Monday, October 14, 2013

A Technical Analysis insight in Gold

  
While there have been many attempts to use the movement of price on a chart to predict the direction it will go in the future, most of these suffer from the reality that they are, at best, lagging indicators. A chart stuffed with MACD, Stochastics, Relative Strength Indexes (RSI), Ichimoku Clouds, Bollinger Bands and others is nothing other than a chart that has too much going on – an overcomplicated distraction.

There are one or two indicators that are both uncomplicated and apparently effective, on a statistical basis, although we are convinced that this is not from any inherent ability to predict, but rather because they are closely watched by a large number of traders and so become what might be termed self-fulfilling prophecies. For this to work they must be both simple and objective. They must be capable of easy calculation and, within reason, must be derived from the same data that is available to everyone else.

The 200 period Simple Moving Average (SMA) falls into this category, especially when viewed on the daily chart. So does the idea that higher highs and higher lows constitute an ongoing rising trend, and the opposite situation, lower highs and lower lows, indicate a falling trend. Variations on this theme, such as a series of higher lows even in the absence of higher highs, could also have significance.

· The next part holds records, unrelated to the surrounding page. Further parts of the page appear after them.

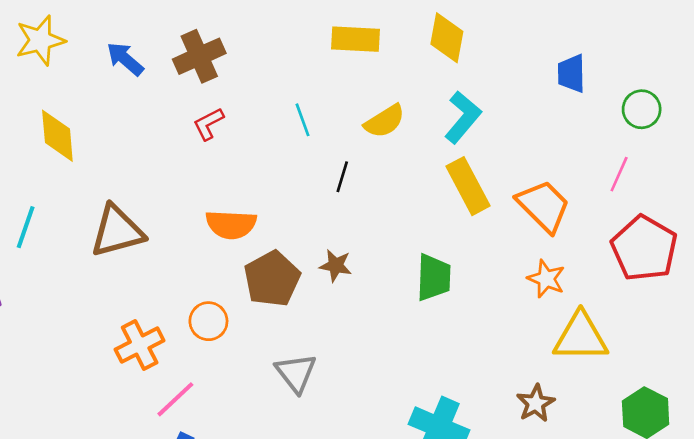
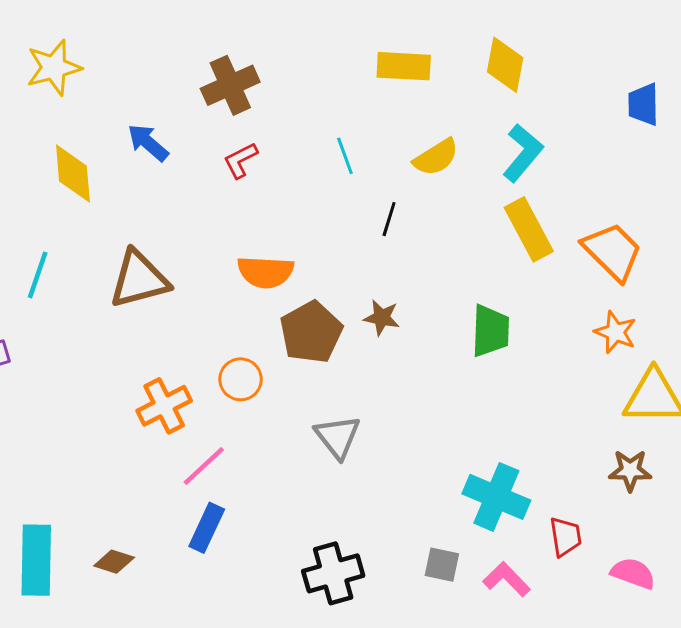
blue arrow: (125, 59) -> (148, 143), moved
brown star: (536, 403) -> (630, 470), moved, turned 30

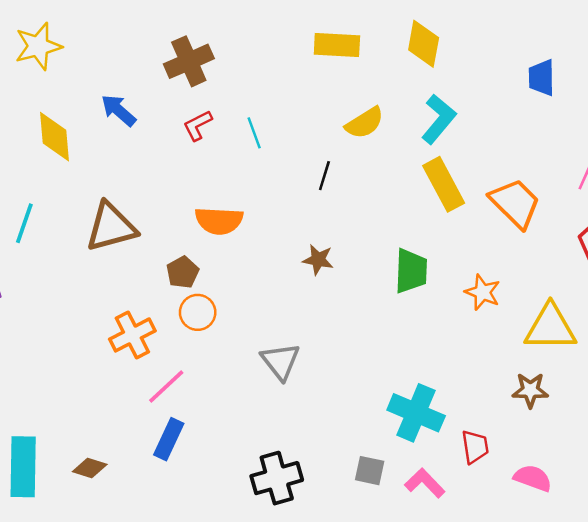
cyan line: (345, 156) -> (254, 133), moved
brown pentagon: (311, 332) -> (183, 272), moved, size x0.6
orange star: (615, 332) -> (483, 292), moved

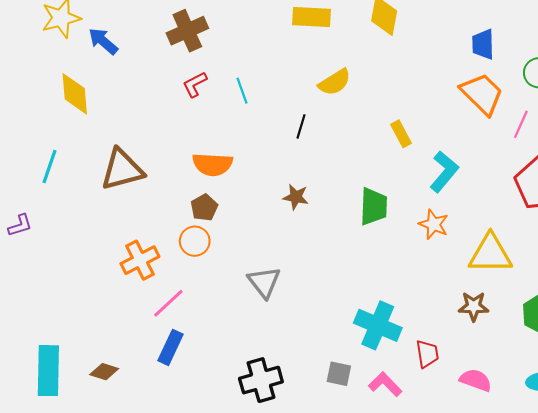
blue arrow: (119, 110) -> (103, 41), moved
cyan L-shape: (439, 119) -> (444, 172), moved
yellow rectangle: (444, 184) -> (401, 134), size x0.6
orange trapezoid: (515, 203) -> (482, 94), moved
brown pentagon: (183, 272) -> (204, 207), moved

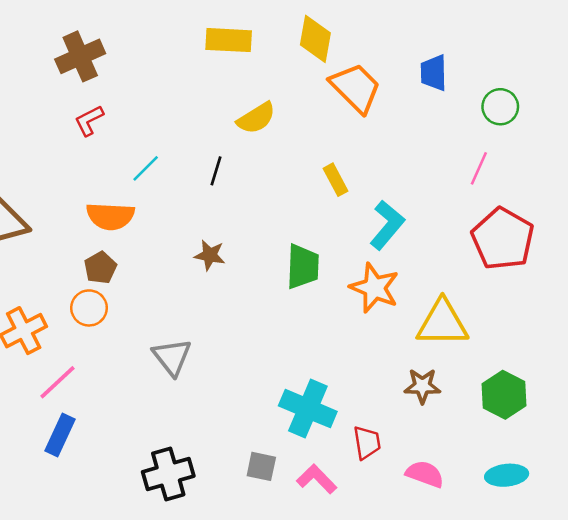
cyan line: (242, 91) -> (146, 168), moved, turned 65
orange trapezoid: (482, 94) -> (356, 88), moved
orange star: (434, 224) -> (374, 288), size x1.4

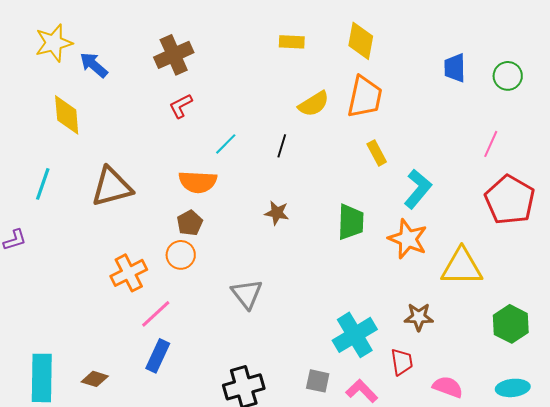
yellow rectangle: (229, 40) -> (292, 42), size x0.7
orange trapezoid: (356, 88) -> (365, 97), moved, turned 57
green circle: (500, 107) -> (508, 76), moved
brown star: (422, 386) -> (419, 317), moved
cyan cross: (308, 409) -> (355, 335), turned 36

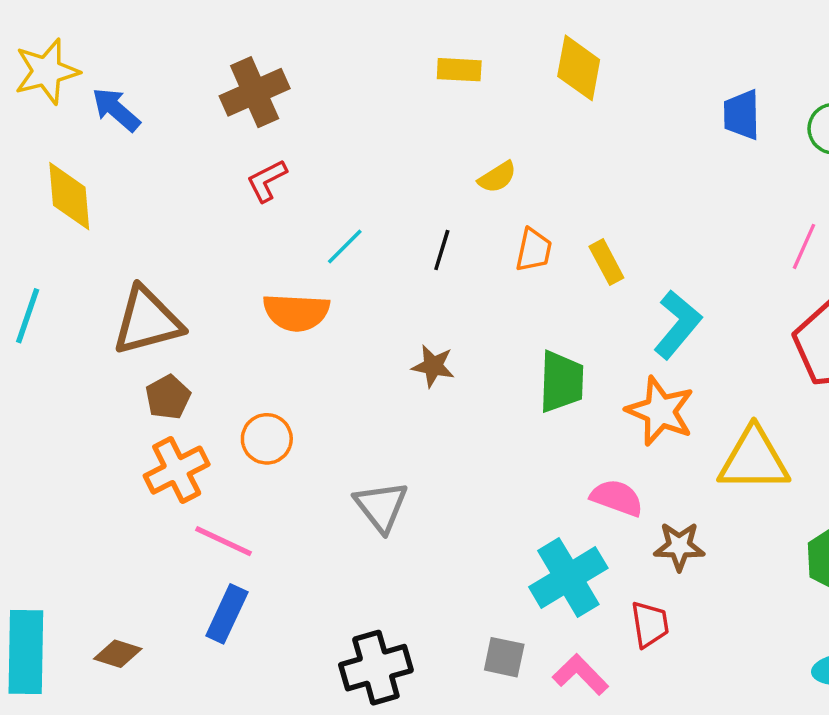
orange trapezoid: (365, 97) -> (534, 250), moved, size x0.6
yellow semicircle: (314, 104) -> (497, 177), size x0.7
brown pentagon: (190, 223) -> (168, 397), moved
pink line: (156, 314) -> (223, 541), turned 68
pink semicircle: (448, 387) -> (617, 498), moved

The chart above illustrates all of these principles. It belongs to gold priced in US dollars, and the period is mid-2012.

As can be seen, there was upward pressure on the price of gold during the period leading up to August 10th. An observant trader would have been aware of the higher lows that illustrated this. However, when the 200 day SMA was breached, this trader would have sat bolt upright and would have been very aware of what might happen next. The return to the 200 SMA would have been the signal to enter the market on the long side. If the analysis turned out to be wrong, that trader, who is also a prudent one and who always thinks in probabilities, would have been able to rely on his or her money management techniques to ensure that any loss would have been nothing more or less than the cost of doing business.

After that it would have been “onward and upward” for this trade, with a close eye on the position of each high and each low, relative to the one before it, as the situation progressed.